Lattice-Based Post-Quantum Cryptography and Quantum Algorithms
Time: Mon 2025-06-09 14.00
Location: F3 (Flodis), Lindstedtsvägen 26 & 28, Campus
Video link: https://kth-se.zoom.us/j/62914864473
Language: English
Subject area: Computer Science
Doctoral student: Joel Gärtner , Algebra, kombinatorik och topologi
Opponent: Professor Vinod Vaikuntanathan, Massachusetts Institute of Technology, MA, USA
Supervisor: Professor Johan Håstad, Algebra, kombinatorik och topologi
Abstract
The focus of this thesis is the threat that quantum computers pose to asymmetric cryptography. This threat is considered through analysis and development of both quantum algorithms and post-quantum cryptosystems. Lattices are used in both of these areas of this thesis; lattice-based analysis is used for the quantum algorithms and the cryptosystems are lattice-based.

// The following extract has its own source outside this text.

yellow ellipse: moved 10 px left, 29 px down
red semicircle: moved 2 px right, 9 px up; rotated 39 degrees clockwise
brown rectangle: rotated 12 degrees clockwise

Arguably the most important building block for lattice-based cryptography is the Learning With Errors (LWE) problem. This problem was introduced by Regev in 2005 together with a quantum reduction from standard lattice problems. In this thesis Regev’s reduction is analyzed in detail, allowing for the first parametrization of a cryptosystem whose concrete security actually is based upon this reduction.
Another important problem used for lattice-based cryptography is the NTRU problem, which was introduced several years before the LWE problem. In this thesis, the NTWE problem is introduced as a natural combination of the NTRU and LWE problems with NTWE-based cryptosystems having certain benefits over comparable NTRU and LWE-based systems.

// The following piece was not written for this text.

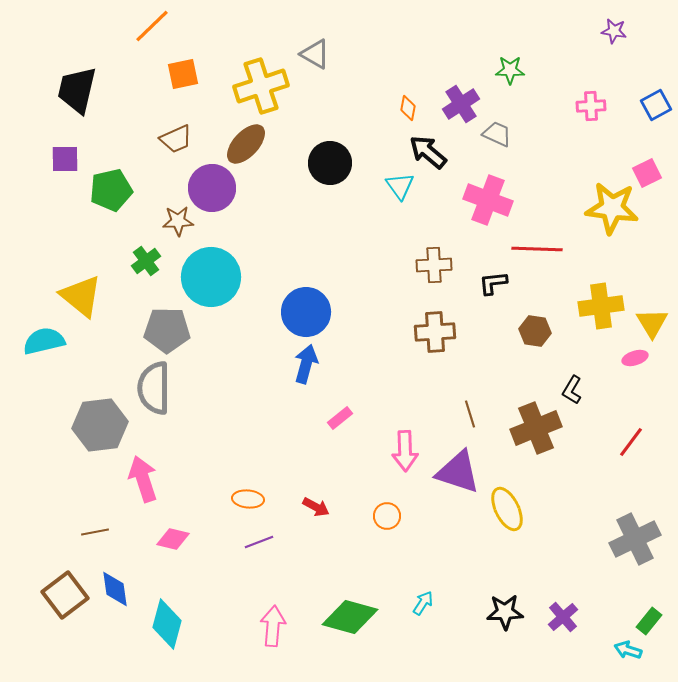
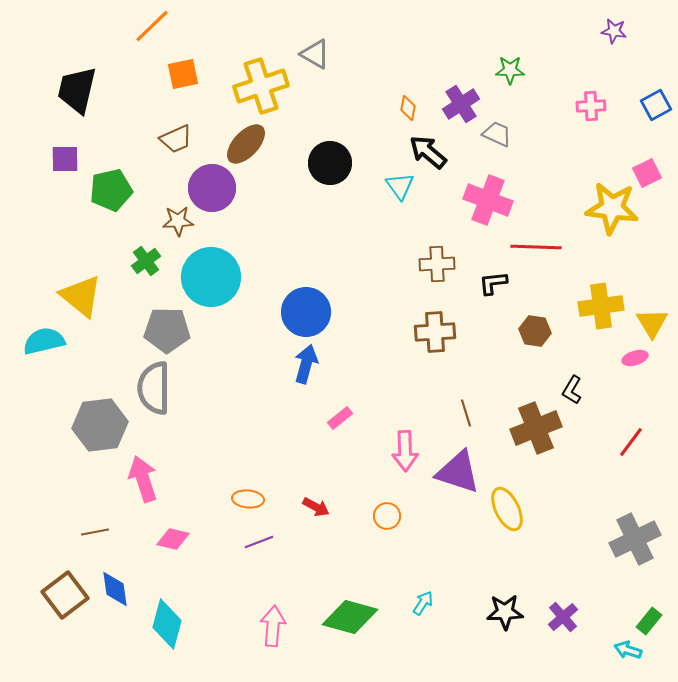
red line at (537, 249): moved 1 px left, 2 px up
brown cross at (434, 265): moved 3 px right, 1 px up
brown line at (470, 414): moved 4 px left, 1 px up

The quantum algorithms considered in this thesis are variants of Regev’s recently introduced quantum factoring algorithm. When attacking factoring-based cryptography, Regev’s algorithm has certain asymptotic advantages over previous quantum algorithms. As a part of this thesis, variants of Regev’s algorithm for solving other cryptographically relevant problems are introduced. Additionally, by analyzing the lattice-based classical post-processing of the algorithm, it is argued that the algorithm can be made robust to quantum errors.
Although Regev’s new algorithm, and the variations thereof, have an asymptotic advantage over previous quantum algorithms, an advantage for the concrete instances that are used for cryptography would arguably be more interesting. This motivates comparing the concrete efficiency of variants of Regev’s algorithm to that of previous quantum algorithms. Such a comparison is part of this thesis and — based on this comparison — it seems like previously available algorithms still are the best choice for quantum attacks against traditional cryptography.

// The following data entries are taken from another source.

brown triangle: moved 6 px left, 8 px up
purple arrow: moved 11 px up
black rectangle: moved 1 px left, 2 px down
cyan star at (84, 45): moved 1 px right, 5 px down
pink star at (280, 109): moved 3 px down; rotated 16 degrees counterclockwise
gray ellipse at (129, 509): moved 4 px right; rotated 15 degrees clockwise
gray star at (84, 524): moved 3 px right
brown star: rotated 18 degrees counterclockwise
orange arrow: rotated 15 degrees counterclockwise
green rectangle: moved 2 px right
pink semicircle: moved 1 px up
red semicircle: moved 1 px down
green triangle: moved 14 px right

The final contribution of this thesis is a new lattice-based digital signature scheme. Similar signature schemes have been considered before, such as with the recently standardized ML-DSA. However, compared to similar signature schemes, the new scheme is significantly more compact. This is in large part thanks to developing a new technique for constructing signatures, but also to some extent from being based on the NTWE problem instead of a variant of the LWE problem.